The included studies had varying clarity when describing how appropriateness of imaging was assessed. If a guideline was cited with no further details, the reference was reviewed with appropriateness criteria extracted. As much detail as possible has been included, with review by a second author to reduce the likelihood that any information was omitted.

This review focuses on LBP imaging in primary care. The findings should not be generalised to secondary or specialist services, as it is likely that the practice in these settings will be substantially different, often with a higher index of suspicion of serious pathology, and greater clinical expertise.

Conclusions

Reducing inappropriate lumbar imaging is a very common Choosing Wisely recommendation but if we cannot agree on how to define and measure appropriateness, we do not know how big a problem there is or if progress is being made in solving the problem. Notably, the Choosing Wisely imaging recommendation does not consider the problem of failing to image when it is indicated.

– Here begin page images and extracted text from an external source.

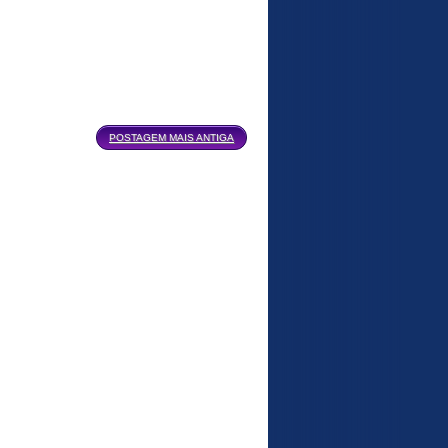
POSTAGEM MAIS ANTIGA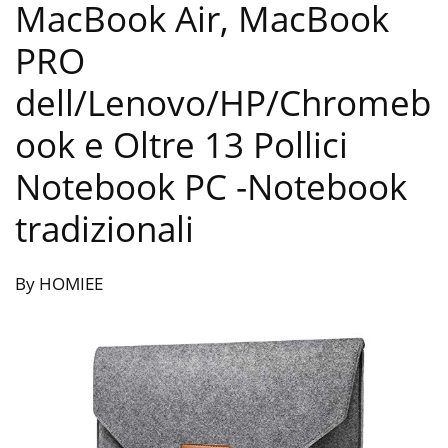
MacBook Air, MacBook
PRO
dell/Lenovo/HP/Chromeb
ook e Oltre 13 Pollici
Notebook PC
-Notebook
tradizionali
By HOMIEE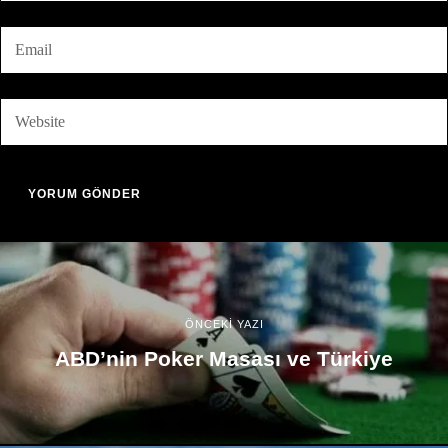
ÖNCEKİ YAZI
ABD’nin Poker Masası ve Türkiye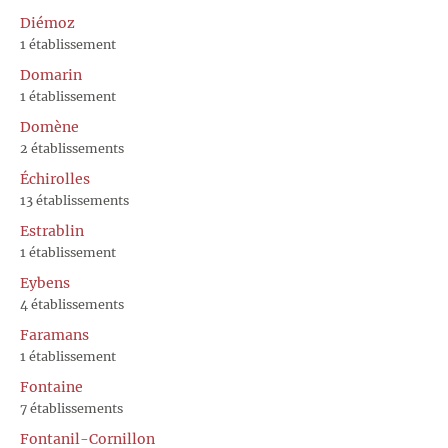
Diémoz
1 établissement
Domarin
1 établissement
Domène
2 établissements
Échirolles
13 établissements
Estrablin
1 établissement
Eybens
4 établissements
Faramans
1 établissement
Fontaine
7 établissements
Fontanil-Cornillon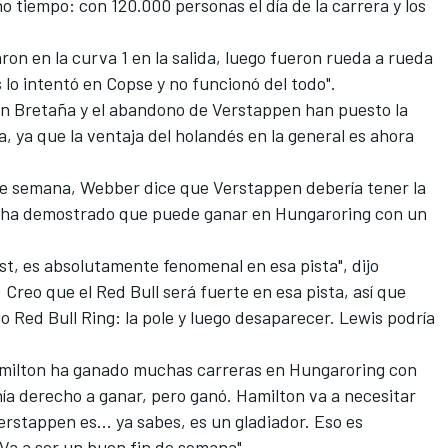
 tiempo: con 120.000 personas el día de la carrera y los
aron en la curva 1 en la salida, luego fueron rueda a rueda
lo intentó en Copse y no funcionó del todo".
ran Bretaña y el abandono de Verstappen han puesto la
aja, ya que la ventaja del holandés en la general es ahora
 de semana, Webber dice que Verstappen debería tener la
n ha demostrado que puede ganar en Hungaroring con un
t, es absolutamente fenomenal en esa pista", dijo
 Creo que el Red Bull será fuerte en esa pista, así que
o Red Bull Ring: la pole y luego desaparecer. Lewis podría
amilton ha ganado muchas carreras en Hungaroring con
nía derecho a ganar, pero ganó. Hamilton va a necesitar
rstappen es... ya sabes, es un gladiador. Eso es
Va a ser un buen fin de semana".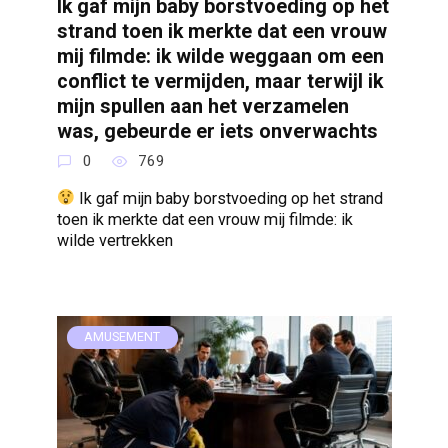
Ik gaf mijn baby borstvoeding op het
strand toen ik merkte dat een vrouw
mij filmde: ik wilde weggaan om een
conflict te vermijden, maar terwijl ik
mijn spullen aan het verzamelen
was, gebeurde er iets onverwachts
0
769
Ik gaf mijn baby borstvoeding op het strand
toen ik merkte dat een vrouw mij filmde: ik
wilde vertrekken
AMUSEMENT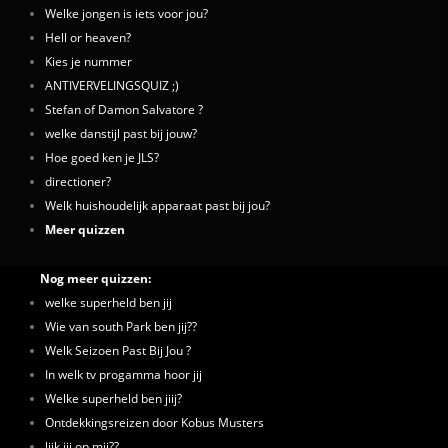
Welke jongen is iets voor jou?
Hell or heaven?
Kies je nummer
ANTIVERVELINGSQUIZ ;)
Stefan of Damon Salvatore ?
welke danstijl past bij jouw?
Hoe goed ken je JLS?
directioner?
Welk huishoudelijk apparaat past bij jou?
Meer quizzen
Nog meer quizzen:
welke superheld ben jij
Wie van south Park ben jij??
Welk Seizoen Past Bij Jou ?
In welk tv progamma hoor jij
Welke superheld ben jiij?
Ontdekkingsreizen door Kobus Musters
lijk jij op mij??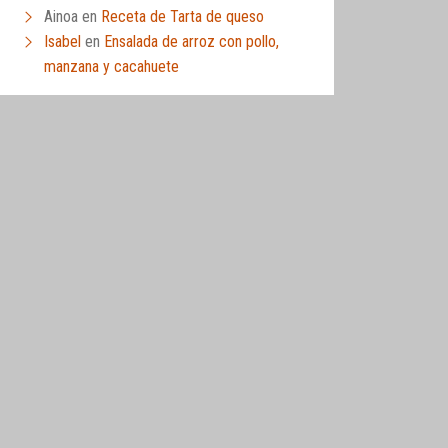
Ainoa
en
Receta de Tarta de queso
Isabel
en
Ensalada de arroz con pollo,
manzana y cacahuete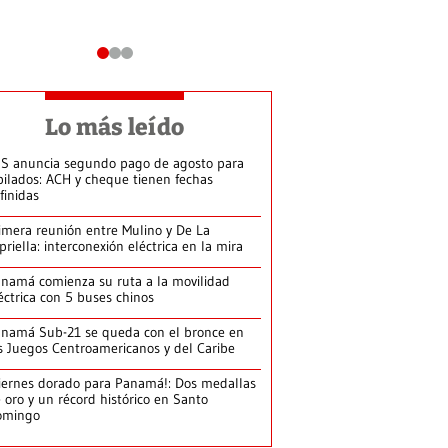
Lo más leído
S anuncia segundo pago de agosto para
bilados: ACH y cheque tienen fechas
finidas
imera reunión entre Mulino y De La
priella: interconexión eléctrica en la mira
namá comienza su ruta a la movilidad
éctrica con 5 buses chinos
namá Sub-21 se queda con el bronce en
s Juegos Centroamericanos y del Caribe
iernes dorado para Panamá!: Dos medallas
 oro y un récord histórico en Santo
omingo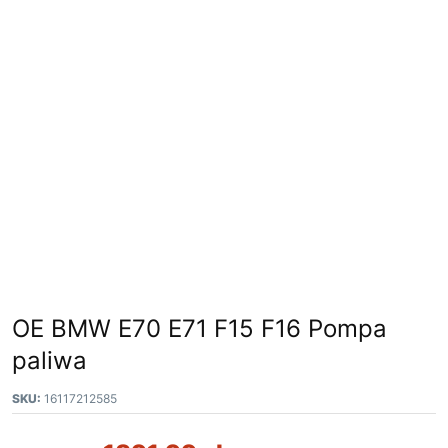
OE BMW E70 E71 F15 F16 Pompa
paliwa
SKU:
16117212585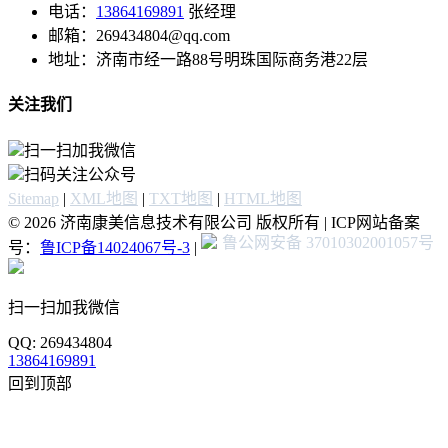
电话：
13864169891
张经理
邮箱：269434804@qq.com
地址：济南市经一路88号明珠国际商务港22层
关注我们
扫一扫加我微信
扫码关注公众号
Sitemap
|
XML地图
|
TXT地图
|
HTML地图
© 2026 济南康美信息技术有限公司 版权所有 | ICP网站备案
鲁公网安备 37010302001057号
号：
鲁ICP备14024067号-3
|
扫一扫加我微信
QQ: 269434804
13864169891
回到顶部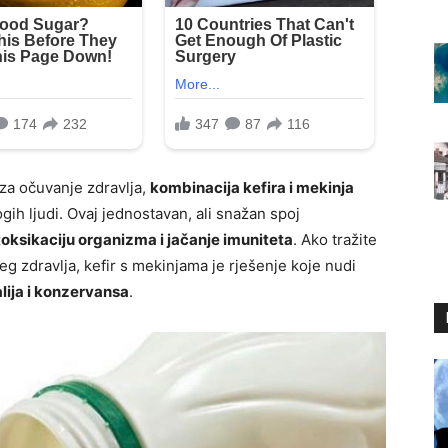
za očuvanje zdravlja,
kombinacija kefira i mekinja
ih ljudi. Ovaj jednostavan, ali snažan spoj
oksikaciju organizma i jačanje imuniteta
. Ako tražite
eg zdravlja, kefir s mekinjama je rješenje koje nudi
lija i konzervansa
.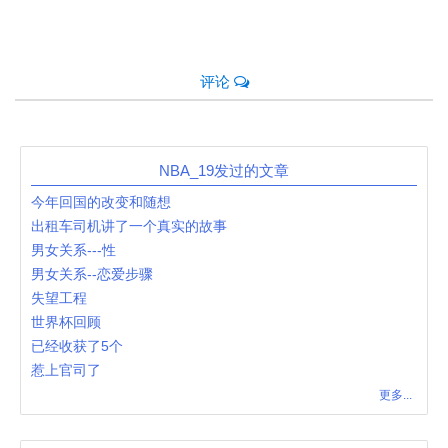
评论
NBA_19发过的文章
今年回国的改变和随想
出租车司机讲了一个真实的故事
男女关系---性
男女关系--恋爱步骤
失望工程
世界杯回顾
已经收获了5个
惹上官司了
更多...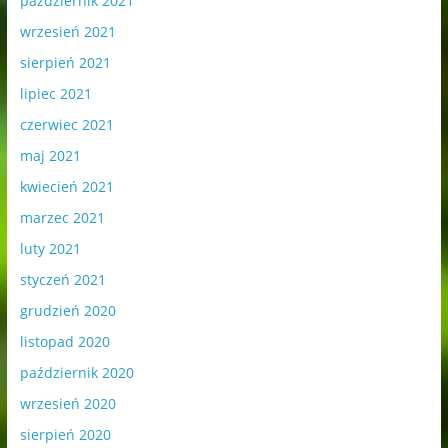
październik 2021
wrzesień 2021
sierpień 2021
lipiec 2021
czerwiec 2021
maj 2021
kwiecień 2021
marzec 2021
luty 2021
styczeń 2021
grudzień 2020
listopad 2020
październik 2020
wrzesień 2020
sierpień 2020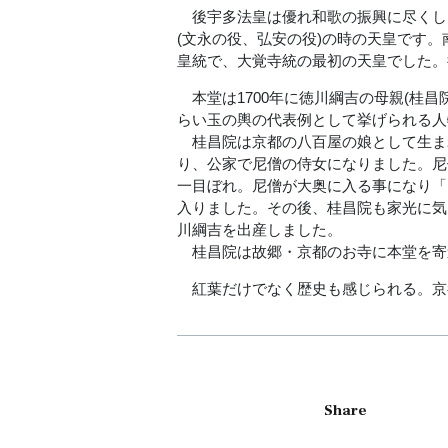
後宇多法皇は優れ和歌の振興に尽くし
(文永の役、弘安の役)の時の天皇です
皇統で、大覚寺統の最初の天皇でした。
本堂は1700年に徳川綱吉の母親(桂
らい玉の輿の代表例として挙げられる人
桂昌院は京都の八百屋の娘として生ま
り、公家で尼僧の侍女になりました。尼
一目ぼれ。尼僧が大奥に入る事になり「
入りました。その後、桂昌院も家光に気
川綱吉を出産しました。
桂昌院は故郷・京都のお寺に本堂を寄
紅葉だけでなく歴史も感じられる。京
Share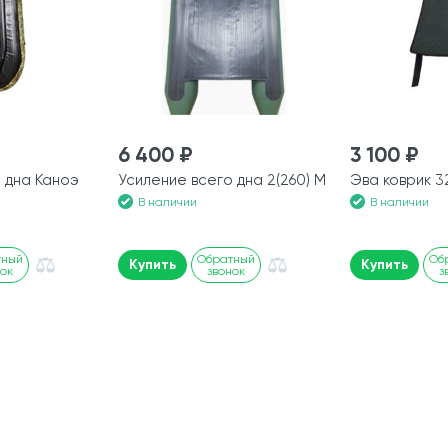
6 400 ₽
3 100 ₽
 дна Каноэ
Усиление всего дна 2(260) М
Эва коврик 
В наличии
В наличии
тный
Обратный
Об
Купить
Купить
нок
звонок
з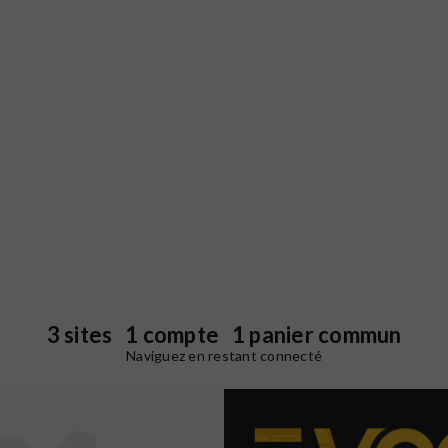
3 sites 1 compte 1 panier commun
Naviguez en restant connecté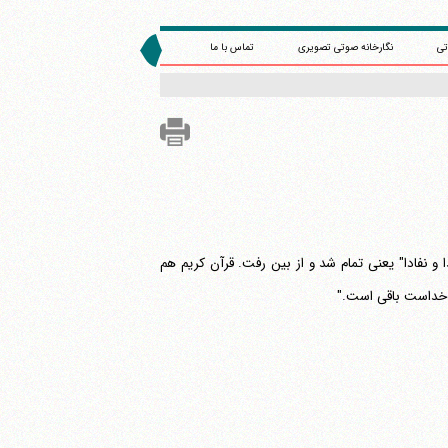
تی
نگارخانه صوتی تصویری
تماس با ما
 و نفادا" یعنی تمام شد و از بین رفت. قرآن کریم هم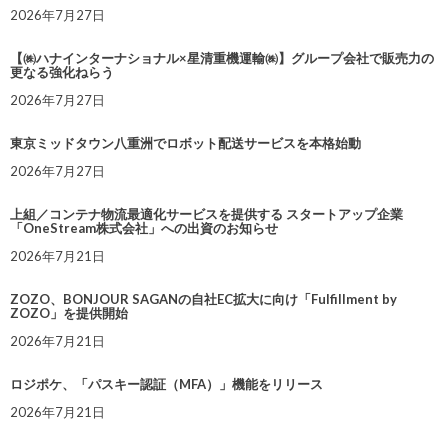
2026年7月27日
【㈱ハナインターナショナル×星清重機運輸㈱】グループ会社で販売力の
更なる強化ねらう
2026年7月27日
東京ミッドタウン八重洲でロボット配送サービスを本格始動
2026年7月27日
上組／コンテナ物流最適化サービスを提供する スタートアップ企業
「OneStream株式会社」への出資のお知らせ
2026年7月21日
ZOZO、BONJOUR SAGANの自社EC拡大に向け「Fulfillment by
ZOZO」を提供開始
2026年7月21日
ロジポケ、「パスキー認証（MFA）」機能をリリース
2026年7月21日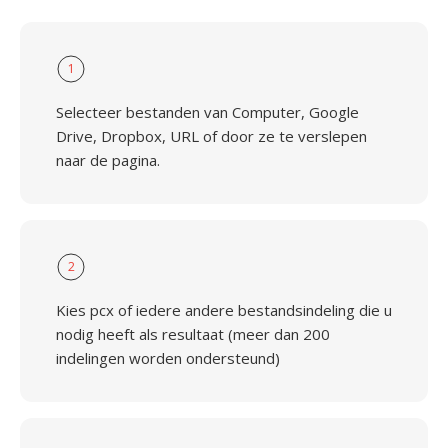
1
Selecteer bestanden van Computer, Google
Drive, Dropbox, URL of door ze te verslepen
naar de pagina.
2
Kies pcx of iedere andere bestandsindeling die u
nodig heeft als resultaat (meer dan 200
indelingen worden ondersteund)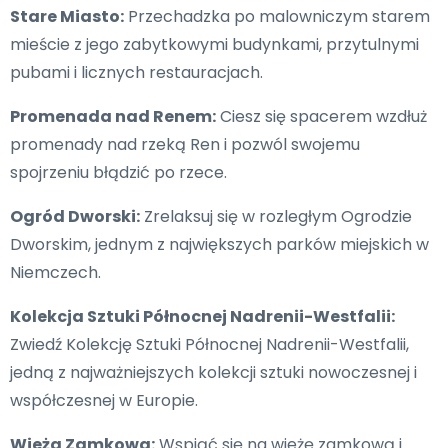
Stare Miasto:
Przechadzka po malowniczym starem
mieście z jego zabytkowymi budynkami, przytulnymi
pubami i licznych restauracjach.
Promenada nad Renem:
Ciesz się spacerem wzdłuż
promenady nad rzeką Ren i pozwól swojemu
spojrzeniu błądzić po rzece.
Ogród Dworski:
Zrelaksuj się w rozległym Ogrodzie
Dworskim, jednym z największych parków miejskich w
Niemczech.
Kolekcja Sztuki Północnej Nadrenii-Westfalii:
Zwiedź Kolekcję Sztuki Północnej Nadrenii-Westfalii,
jedną z najważniejszych kolekcji sztuki nowoczesnej i
współczesnej w Europie.
Wieża Zamkowa:
Wspiąć się na wieżę zamkową i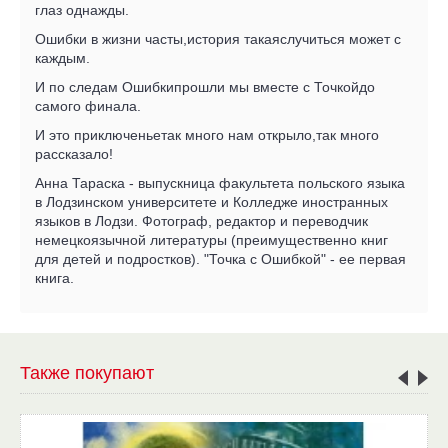
глаз однажды.
Ошибки в жизни часты,история такаяслучиться может с
каждым.
И по следам Ошибкипрошли мы вместе с Точкойдо
самого финала.
И это приключеньетак много нам открыло,так много
рассказало!
Анна Тараска - выпускница факультета польского языка
в Лодзинском университете и Колледже иностранных
языков в Лодзи. Фотограф, редактор и переводчик
немецкоязычной литературы (преимущественно книг
для детей и подростков). "Точка с Ошибкой" - ее первая
книга.
Также покупают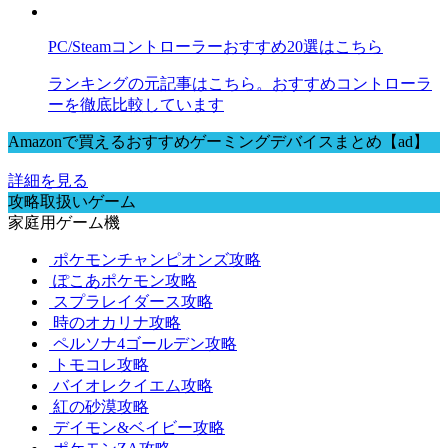
PC/Steamコントローラーおすすめ20選はこちら
ランキングの元記事はこちら。おすすめコントローラ
ーを徹底比較しています
Amazonで買えるおすすめゲーミングデバイスまとめ【ad】
詳細を見る
攻略取扱いゲーム
家庭用ゲーム機
ポケモンチャンピオンズ攻略
ぽこあポケモン攻略
スプラレイダース攻略
時のオカリナ攻略
ペルソナ4ゴールデン攻略
トモコレ攻略
バイオレクイエム攻略
紅の砂漠攻略
デイモン&ベイビー攻略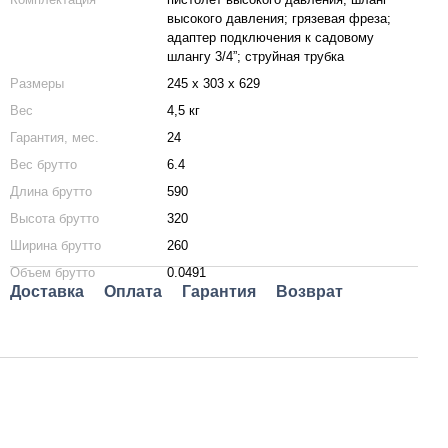
высокого давления; грязевая фреза;
адаптер подключения к садовому
шлангу 3/4”; струйная трубка
Размеры
245 x 303 x 629
Вес
4,5 кг
Гарантия, мес.
24
Вес брутто
6.4
Длина брутто
590
Высота брутто
320
Ширина брутто
260
Объем брутто
0.0491
Доставка
Оплата
Гарантия
Возврат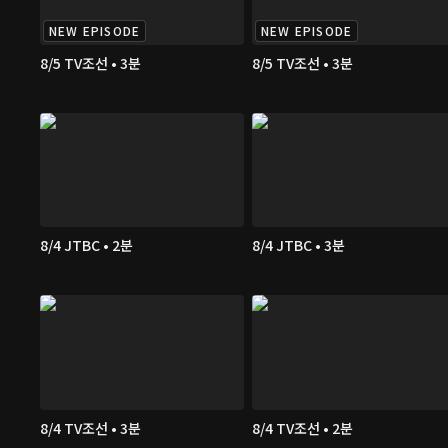
NEW EPISODE
NEW EPISODE
8/5 TV조선 • 3분
8/5 TV조선 • 3분
8/4 JTBC • 2분
8/4 JTBC • 3분
8/4 TV조선 • 3분
8/4 TV조선 • 2분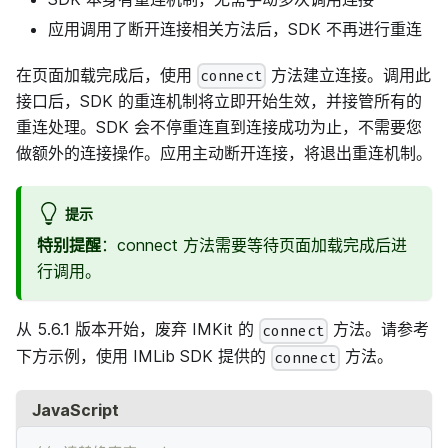
应用调用了断开连接相关方法后，SDK 不再进行重连
在页面加载完成后，使用
方法建立连接。调用此
connect
接口后，SDK 的重连机制将立即开始生效，并接管所有的
重连处理。SDK 会不停重连直到连接成功为止，不需要您
做额外的连接操作。应用主动断开连接，将退出重连机制。
提示
特别提醒
：connect 方法需要等待页面加载完成后进
行调用。
从 5.6.1 版本开始，废弃 IMKit 的
方法。请参考
connect
下方示例，使用 IMLib SDK 提供的
方法。
connect
JavaScript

Given its societal and economic impact, efficient assessment and management of LBP is crucial. To this end, care providers are increasingly embedding clinical decision support in online test ordering systems, but until the evidence base is clear as to which features should indicate imaging, their full benefit will not be realised. Further work and collaboration is urgently needed to identify and employ an internationally recognised methodology for defining and measuring imaging appropriateness for LBP.